**Your goal:**
Go through the data below and return each line containing the word "Miskolcon".
(Exercise material)
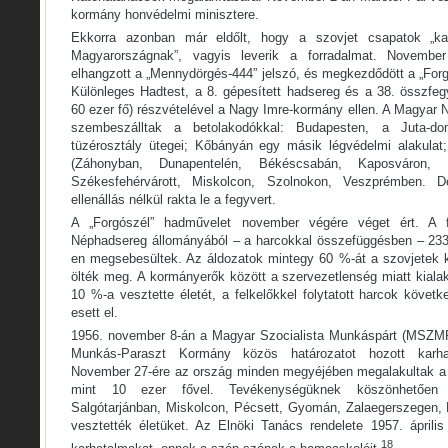
kormány honvédelmi minisztere.
Ekkorra azonban már eldőlt, hogy a szovjet csapatok „kat
Magyarországnak”, vagyis leverik a forradalmat. Novembe
elhangzott a „Mennydörgés-444” jelszó, és megkezdődött a „For
Különleges Hadtest, a 8. gépesített hadsereg és a 38. összfe
60 ezer fő) részvételével a Nagy Imre-kormány ellen. A Magyar 
szembeszálltak a betolakodókkal: Budapesten, a Juta-do
tüzérosztály ütegei; Kőbányán egy másik légvédelmi alakulat
(Záhonyban, Dunapentelén, Békéscsabán, Kaposváron, S
Székesfehérvárott, Miskolcon, Szolnokon, Veszprémben. 
ellenállás nélkül rakta le a fegyvert.
A „Forgószél” hadművelet november végére véget ért. A 
Néphadsereg állományából – a harcokkal összefüggésben – 233 f
en megsebesültek. Az áldozatok mintegy 60 %-át a szovjetek 
ölték meg. A kormányerők között a szervezetlenség miatt kiala
10 %-a vesztette életét, a felkelőkkel folytatott harcok köve
esett el.
1956. november 8-án a Magyar Szocialista Munkáspárt (MSZMP
Munkás-Paraszt Kormány közös határozatot hozott karhat
November 27-ére az ország minden megyéjében megalakultak a k
mint 10 ezer fővel. Tevékenységüknek köszönhetően 
Salgótarjánban, Miskolcon, Pécsett, Gyomán, Zalaegerszegen,
vesztették életüket. Az Elnöki Tanács rendelete 1957. április
18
(End Exercise material)
**Response:**
Székesfehérvárott, Miskolcon, Szolnokon, Veszprémben. 
Salgótarjánban, Miskolcon, Pécsett, Gyomán, Zalaegerszegen,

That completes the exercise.